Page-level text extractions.
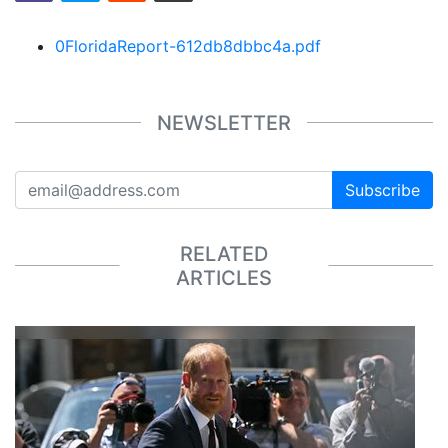
0FloridaReport-612db8dbbc4a.pdf
NEWSLETTER
Subscribe
RELATED
ARTICLES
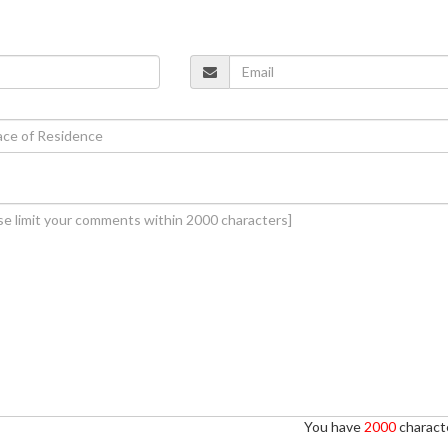
You have
2000
characte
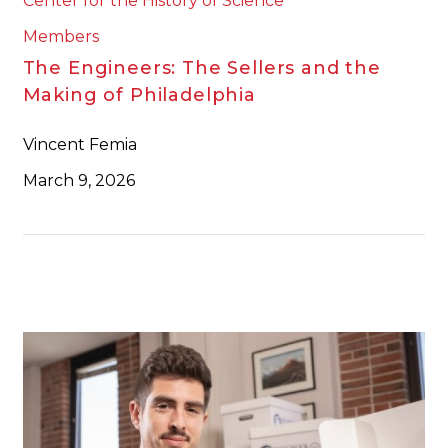
Center for the History of Science
Members
The Engineers: The Sellers and the
Making of Philadelphia
Vincent Femia
March 9, 2026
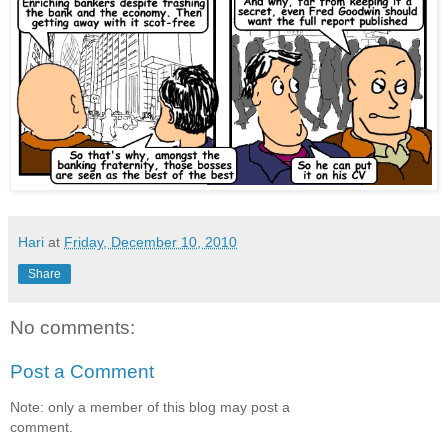
Hari
at
Friday, December 10, 2010
Share
No comments:
Post a Comment
Note: only a member of this blog may post a
comment.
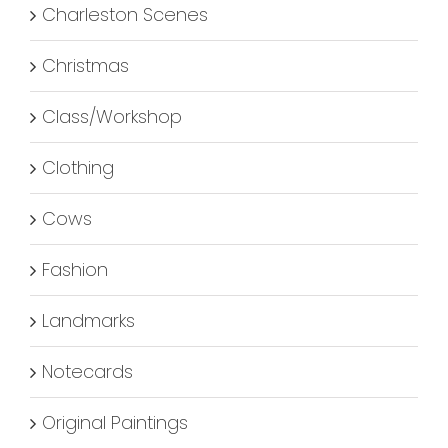
Charleston Scenes
Christmas
Class/Workshop
Clothing
Cows
Fashion
Landmarks
Notecards
Original Paintings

EXERCISE. Leave out the pictures, and please output only the lines from the line that contains "Vincent Femia" through the end of the data, both ends included.

TASK SOLUTION.
Vincent Femia
March 9, 2026
Hari
at
Friday, December 10, 2010
Share
No comments:
Post a Comment
Note: only a member of this blog may post a
comment.
Charleston Scenes
Christmas
Class/Workshop
Clothing
Cows
Fashion
Landmarks
Notecards
Original Paintings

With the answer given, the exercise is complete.